Stone sucked in a breath at the thought of so much money and what he could do with it.
“Now that I’ve stunned you,” Eggers said, noting Stone’s expression, “let me tell you why we’re interested in you.”
Somehow, Stone didn’t think that he was here to be offered a partnership and half a million dollars a year.
“As I’ve said, we’re taking on more and more criminal and domestic work, without even trying. We’ve handled some ourselves, farmed out some, and brought in consultants on others, but we’re still spread thin. Sometimes we need investigative work done, and we’re troubled by the quality of the people available to do that sort of thing. There are some high-class people around, but they charge more than a good lawyer gets; generally, what we see in the investigative area is sleaze – the worst sort of ex-cop, the ones who got the boot.”

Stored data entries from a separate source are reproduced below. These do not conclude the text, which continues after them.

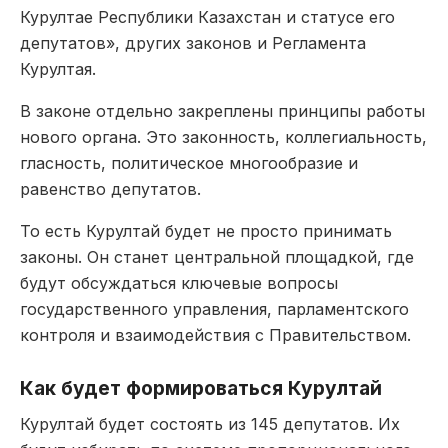
Курултае Республики Казахстан и статусе его
депутатов», других законов и Регламента
Курултая.
В законе отдельно закреплены принципы работы
нового органа. Это законность, коллегиальность,
гласность, политическое многообразие и
равенство депутатов.
То есть Курултай будет не просто принимать
законы. Он станет центральной площадкой, где
будут обсуждаться ключевые вопросы
государственного управления, парламентского
контроля и взаимодействия с Правительством.
Как будет формироваться Курултай
Курултай будет состоять из 145 депутатов. Их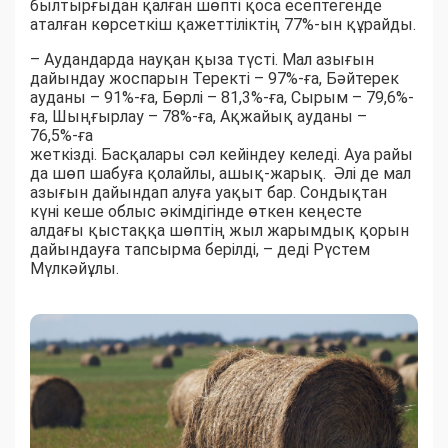
былтырғыдан қалған шөпті қоса есептегенде
аталған көрсеткіш қажеттіліктің 77%-ын құрайды.
– Аудандарда науқан қыза түсті. Мал азығын
дайындау жоспарын Теректі – 97%-ға, Бәйтерек
ауданы – 91%-ға, Бөрлі – 81,3%-ға, Сырым – 79,6%-
ға, Шыңғырлау – 78%-ға, Ақжайық ауданы –
76,5%-ға
жеткізді. Басқалары сәл кейіндеу келеді. Ауа райы
да шөп шабуға қолайлы, ашық-жарық. Әлі де мал
азығын дайындап алуға уақыт бар. Сондықтан
күні кеше облыс әкімдігінде өткен кеңесте
алдағы қыстаққа шөптің жыл жарымдық қорын
дайындауға тапсырма берілді, – деді Рүстем
Мүлкәйұлы.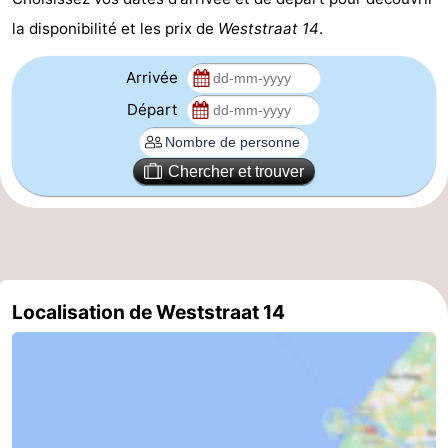
la disponibilité et les prix de
Weststraat 14
.
Route
Arrivée
-
Départ
Stationnement
Adresses
Médicales
Région
Chercher et trouver
Zeeland
Schouwen-
Duiveland
-
Localisation de Weststraat 14
Renesse
-
Brouwershaven
-
Bruinisse
-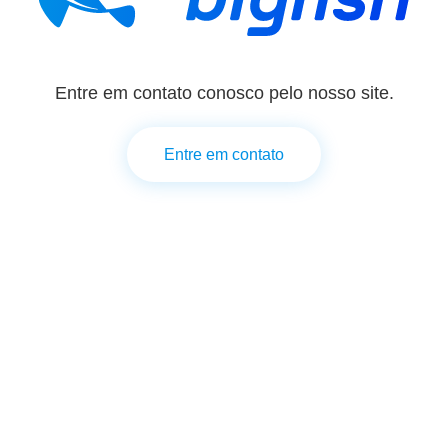
Entre em contato conosco pelo nosso site.
Entre em contato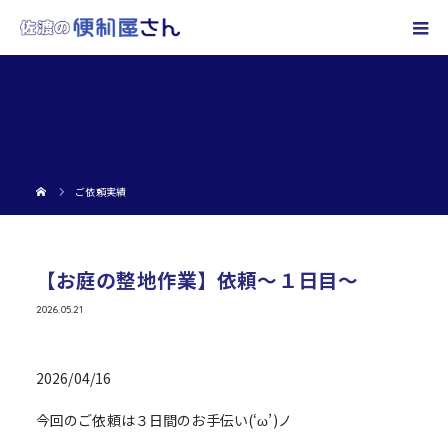
ご依頼実績
【お庭の整地作業】依頼～１日目～
2026.05.21
2026/04/16
今回のご依頼は３日間のお手伝い(‘ω’)ノ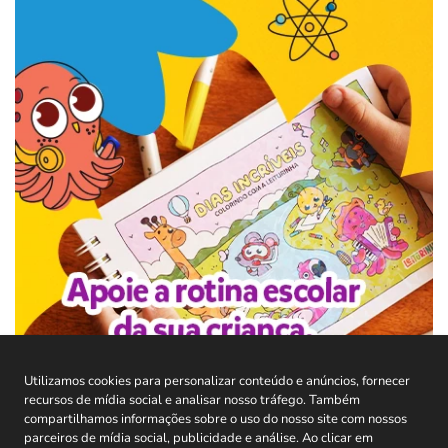
Utilizamos cookies para personalizar conteúdo e anúncios, fornecer
recursos de mídia social e analisar nosso tráfego. Também
compartilhamos informações sobre o uso do nosso site com nossos
parceiros de mídia social, publicidade e análise. Ao clicar em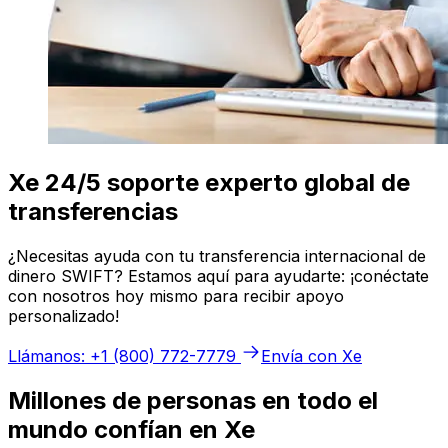
Xe 24/5 soporte experto global de
transferencias
¿Necesitas ayuda con tu transferencia internacional de
dinero SWIFT? Estamos aquí para ayudarte: ¡conéctate
con nosotros hoy mismo para recibir apoyo
personalizado!
Llámanos: +1 (800) 772-7779
Envía con Xe
Millones de personas en todo el
mundo confían en Xe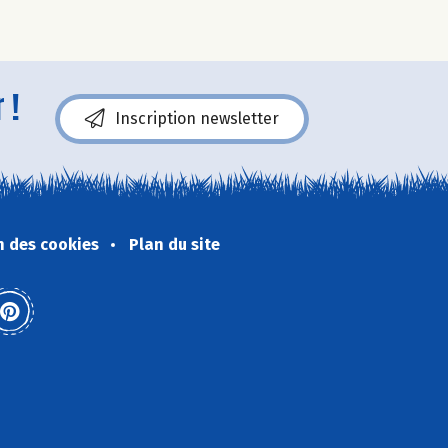
 !
Inscription newsletter
n des cookies
Plan du site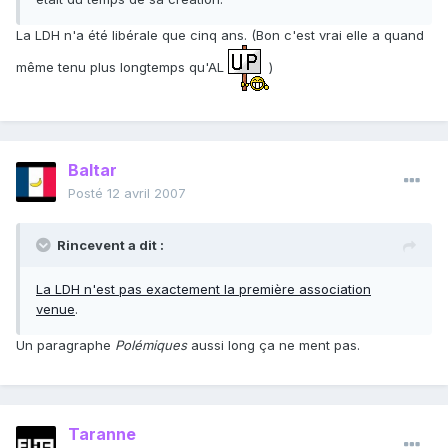
La LDH n'a été libérale que cinq ans. (Bon c'est vrai elle a quand
même tenu plus longtemps qu'AL
)
Baltar
Posté
12 avril 2007
Rincevent a dit :
La LDH n'est pas exactement la première association
venue
.
Un paragraphe
Polémiques
aussi long ça ne ment pas.
Taranne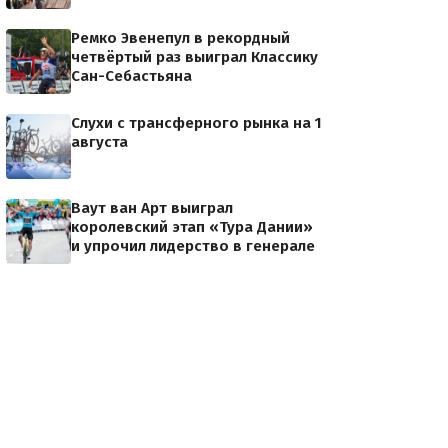
Ремко Эвенепул в рекордный
четвёртый раз выиграл Классику
Сан-Себастьяна
Слухи с трансферного рынка на 1
августа
Ваут ван Арт выиграл
королевский этап «Тура Дании»
и упрочил лидерство в генерале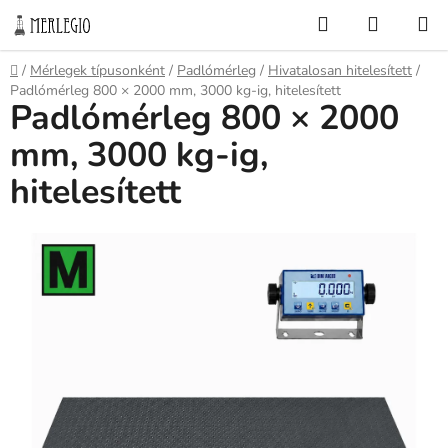
Ugrás
Keresés
KOSÁR
a
fő
Kezdőlap
/
Mérlegek típusonként
/
Padlómérleg
/
Hivatalosan hitelesített
/
tartalomhoz
Padlómérleg 800 × 2000 mm, 3000 kg-ig, hitelesített
Padlómérleg 800 × 2000
mm, 3000 kg-ig,
hitelesített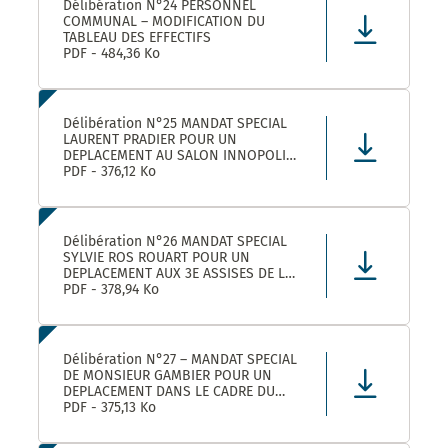
Délibération N°24 PERSONNEL
COMMUNAL – MODIFICATION DU
TABLEAU DES EFFECTIFS
PDF - 484,36 Ko
Délibération N°25 MANDAT SPECIAL
LAURENT PRADIER POUR UN
DEPLACEMENT AU SALON INNOPOLIS
A PARIS
PDF - 376,12 Ko
Délibération N°26 MANDAT SPECIAL
SYLVIE ROS ROUART POUR UN
DEPLACEMENT AUX 3E ASSISES DE LA
VOIE D’ARLES A ARLES
PDF - 378,94 Ko
Délibération N°27 – MANDAT SPECIAL
DE MONSIEUR GAMBIER POUR UN
DEPLACEMENT DANS LE CADRE DU
FORUM DES ELUS INFO JEUNES A
PDF - 375,13 Ko
PARIS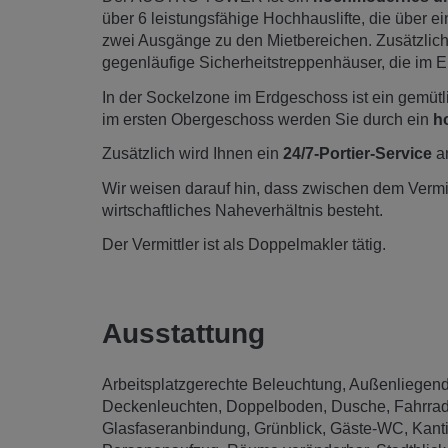
über 6 leistungsfähige Hochhauslifte, die über ein
zwei Ausgänge zu den Mietbereichen. Zusätzlich
gegenläufige Sicherheitstreppenhäuser, die im Er
In der Sockelzone im Erdgeschoss ist ein gemüt
im ersten Obergeschoss werden Sie durch ein
h
Zusätzlich wird Ihnen ein
24/7-Portier-Service
a
Wir weisen darauf hin, dass zwischen dem Vermitt
wirtschaftliches Naheverhältnis besteht.
Der Vermittler ist als Doppelmakler tätig.
Ausstattung
Arbeitsplatzgerechte Beleuchtung
Außenliegend
Deckenleuchten
Doppelboden
Dusche
Fahrra
Glasfaseranbindung
Grünblick
Gäste-WC
Kanti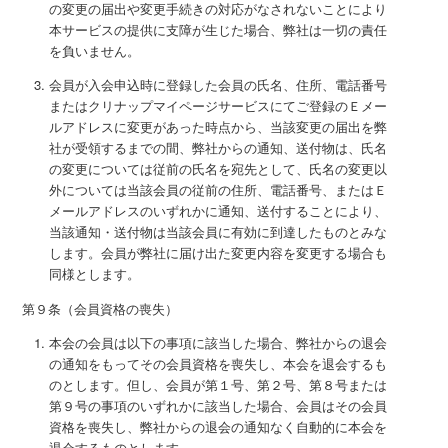
の変更の届出や変更手続きの対応がなされないことにより
本サービスの提供に支障が生じた場合、弊社は一切の責任
を負いません。
会員が入会申込時に登録した会員の氏名、住所、電話番号
またはクリナップマイページサービスにてご登録のＥメー
ルアドレスに変更があった時点から、当該変更の届出を弊
社が受領するまでの間、弊社からの通知、送付物は、氏名
の変更については従前の氏名を宛先として、氏名の変更以
外については当該会員の従前の住所、電話番号、またはＥ
メールアドレスのいずれかに通知、送付することにより、
当該通知・送付物は当該会員に有効に到達したものとみな
します。会員が弊社に届け出た変更内容を変更する場合も
同様とします。
第９条（会員資格の喪失）
本会の会員は以下の事項に該当した場合、弊社からの退会
の通知をもってその会員資格を喪失し、本会を退会するも
のとします。但し、会員が第１号、第２号、第８号または
第９号の事項のいずれかに該当した場合、会員はその会員
資格を喪失し、弊社からの退会の通知なく自動的に本会を
退会するものとします。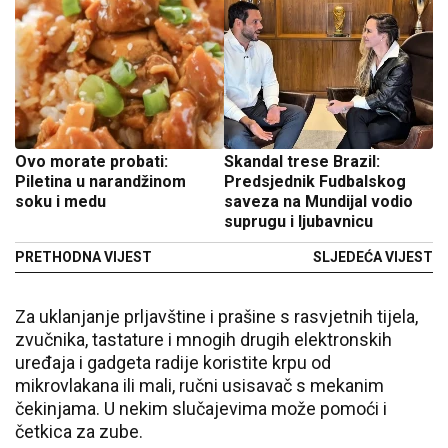
Ovo morate probati:
Skandal trese Brazil:
Piletina u narandžinom
Predsjednik Fudbalskog
soku i medu
saveza na Mundijal vodio
suprugu i ljubavnicu
PRETHODNA VIJEST
SLJEDEĆA VIJEST
Za uklanjanje prljavštine i prašine s rasvjetnih tijela,
zvučnika, tastature i mnogih drugih elektronskih
uređaja i gadgeta radije koristite krpu od
mikrovlakana ili mali, ručni usisavač s mekanim
čekinjama. U nekim slučajevima može pomoći i
četkica za zube.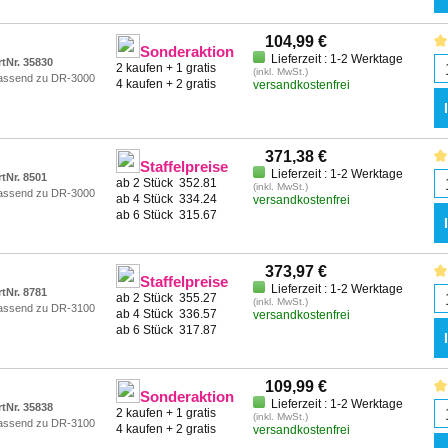
104,99 €
Sonderaktion
Lieferzeit : 1-2 Werktage
rtNr. 35830
2 kaufen + 1 gratis
(inkl. MwSt.)
assend zu DR-3000
4 kaufen + 2 gratis
versandkostenfrei
371,38 €
Staffelpreise
Lieferzeit : 1-2 Werktage
rtNr. 8501
ab 2 Stück
352.81
(inkl. MwSt.)
assend zu DR-3000
ab 4 Stück
334.24
versandkostenfrei
ab 6 Stück
315.67
373,97 €
Staffelpreise
Lieferzeit : 1-2 Werktage
rtNr. 8781
ab 2 Stück
355.27
(inkl. MwSt.)
assend zu DR-3100
ab 4 Stück
336.57
versandkostenfrei
ab 6 Stück
317.87
109,99 €
Sonderaktion
Lieferzeit : 1-2 Werktage
rtNr. 35838
2 kaufen + 1 gratis
(inkl. MwSt.)
assend zu DR-3100
4 kaufen + 2 gratis
versandkostenfrei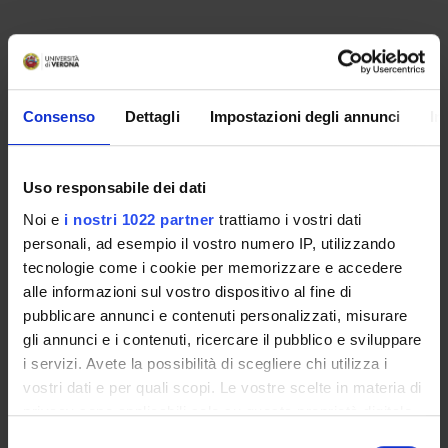
ORGANIZZAZIONE
Consenso
Dettagli
Impostazioni degli annunci
In
GOVERNANCE
COMMISSIONI
Uso responsabile dei dati
UFFICI E STRUTTURE DI SERVIZIO
Noi e
i nostri 1022 partner
trattiamo i vostri dati
personali, ad esempio il vostro numero IP, utilizzando
SERVIZI DI SEGRETERIA STUDENTI
tecnologie come i cookie per memorizzare e accedere
alle informazioni sul vostro dispositivo al fine di
STRUTTURE DEL DIPARTIMENTO
pubblicare annunci e contenuti personalizzati, misurare
gli annunci e i contenuti, ricercare il pubblico e sviluppare
BIBLIOTECHE
i servizi. Avete la possibilità di scegliere chi utilizza i
vostri dati e per quali scopi. Le vostre scelte in materia di
CENTRI
privacy sono applicabili solo su questa proprietà digitale
in cui avete effettuato le vostre scelte. È possibile
LABORATORI
Selezione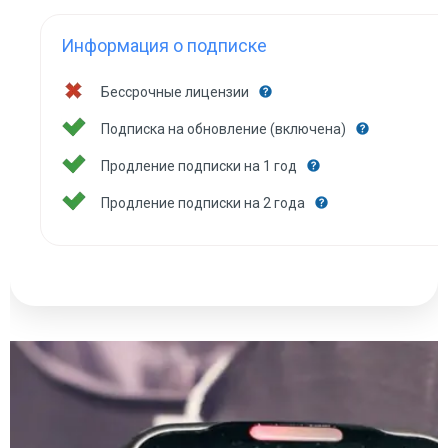
Информация о подписке
Бессрочные лицензии
Подписка на обновление (включена)
Продление подписки на 1 год
Продление подписки на 2 года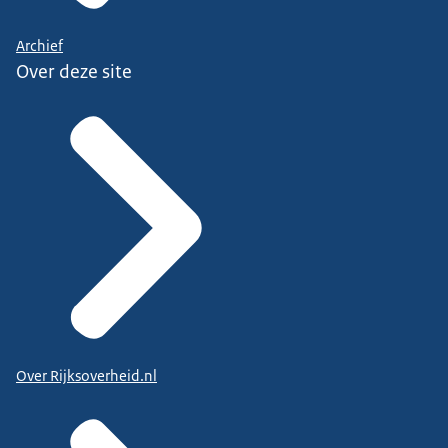
Archief
Over deze site
Over Rijksoverheid.nl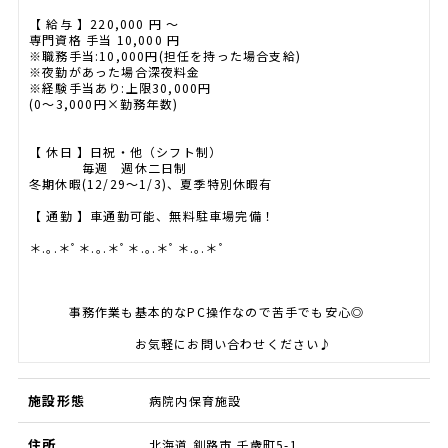
【 給与 】220,000 円 〜
専門資格 手当 10,000 円
※職務手当:10,000円(担任を持った場合支給)
※夜勤があった場合深夜料金
※経験手当あり:上限30,000円
(0〜3,000円×勤務年数)
【 休日 】日祝・他（シフト制）
毎週 週休二日制
冬期休暇(12/29〜1/3)、夏季特別休暇有
【 通勤 】車通勤可能、無料駐車場完備！
＊.｡.＊ﾟ＊.｡.＊ﾟ＊.｡.＊ﾟ＊.｡.＊ﾟ
事務作業も基本的なPC操作なので苦手でも安心◎
お気軽にお問い合わせください♪
施設形態
病院内保育施設
住所
北海道 釧路市 千歳町5-1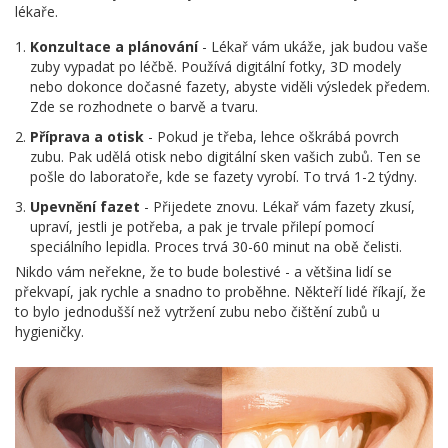
lékaře.
Konzultace a plánování
- Lékař vám ukáže, jak budou vaše
zuby vypadat po léčbě. Používá digitální fotky, 3D modely
nebo dokonce dočasné fazety, abyste viděli výsledek předem.
Zde se rozhodnete o barvě a tvaru.
Příprava a otisk
- Pokud je třeba, lehce oškrábá povrch
zubu. Pak udělá otisk nebo digitální sken vašich zubů. Ten se
pošle do laboratoře, kde se fazety vyrobí. To trvá 1-2 týdny.
Upevnění fazet
- Přijedete znovu. Lékař vám fazety zkusí,
upraví, jestli je potřeba, a pak je trvale přilepí pomocí
speciálního lepidla. Proces trvá 30-60 minut na obě čelisti.
Nikdo vám neřekne, že to bude bolestivé - a většina lidí se
překvapí, jak rychle a snadno to proběhne. Někteří lidé říkají, že
to bylo jednodušší než vytržení zubu nebo čištění zubů u
hygieničky.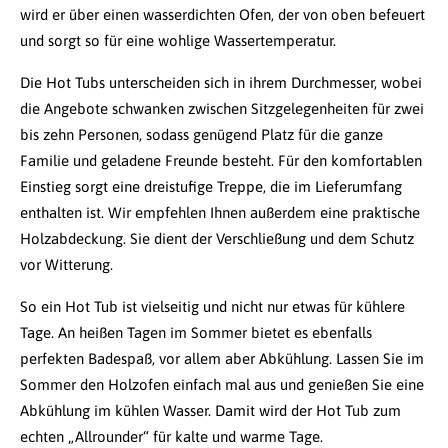
wird er über einen wasserdichten Ofen, der von oben befeuert
und sorgt so für eine wohlige Wassertemperatur.
Die Hot Tubs unterscheiden sich in ihrem Durchmesser, wobei
die Angebote schwanken zwischen Sitzgelegenheiten für zwei
bis zehn Personen, sodass genügend Platz für die ganze
Familie und geladene Freunde besteht. Für den komfortablen
Einstieg sorgt eine dreistufige Treppe, die im Lieferumfang
enthalten ist. Wir empfehlen Ihnen außerdem eine praktische
Holzabdeckung. Sie dient der Verschließung und dem Schutz
vor Witterung.
So ein Hot Tub ist vielseitig und nicht nur etwas für kühlere
Tage. An heißen Tagen im Sommer bietet es ebenfalls
perfekten Badespaß, vor allem aber Abkühlung. Lassen Sie im
Sommer den Holzofen einfach mal aus und genießen Sie eine
Abkühlung im kühlen Wasser. Damit wird der Hot Tub zum
echten „Allrounder“ für kalte und warme Tage.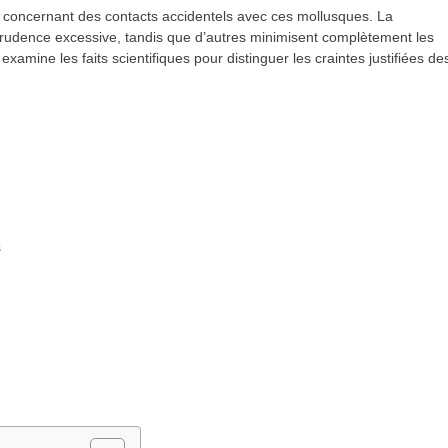
 concernant des contacts accidentels avec ces mollusques. La
rudence excessive, tandis que d’autres minimisent complètement les
xamine les faits scientifiques pour distinguer les craintes justifiées de
s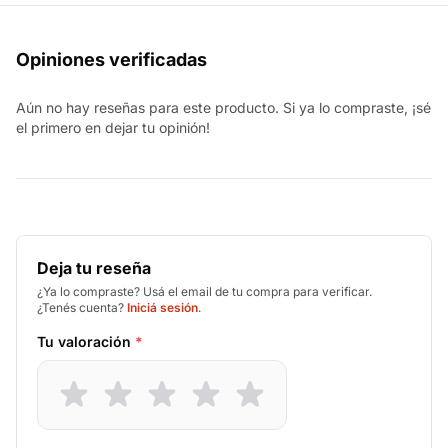
Opiniones verificadas
Aún no hay reseñas para este producto. Si ya lo compraste, ¡sé
el primero en dejar tu opinión!
Deja tu reseña
¿Ya lo compraste? Usá el email de tu compra para verificar.
¿Tenés cuenta?
Iniciá sesión
.
Tu valoración
*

“You might say I got the boot,” Stone said.
“But for all the right reasons,” Eggers replied. “We have a pretty good idea of why you were pensioned off.” He took a deep breath. “Another thing about investigators, they have a tendency to look wrong for some of the work we give them. They dress badly, drink too much, and sprinkle a lot of ’dems, deezes, and dozes’ around their conversation. You, on the other hand, look right and sound right.”
Stone shrugged. Eggers was looking for a private d
etective, and the thought didn’t interest him much.
Eggers must have read his mind. “Don’t get me wrong, we’re not looking for somebody to just kick down bedroom doors, although I wouldn’t rule that out. What’s interesting about you is a combination of things: you understand how the police department and the DA’s office work; you have a fine grasp of criminal justice procedure; you are a highly experienced investigator; and, unusually with all that, you have the background, education, demeanor, and the language skills that will let you fit easily into any upper-level social situation. In short, a client would be perfectly comfortable explaining his problem to you.”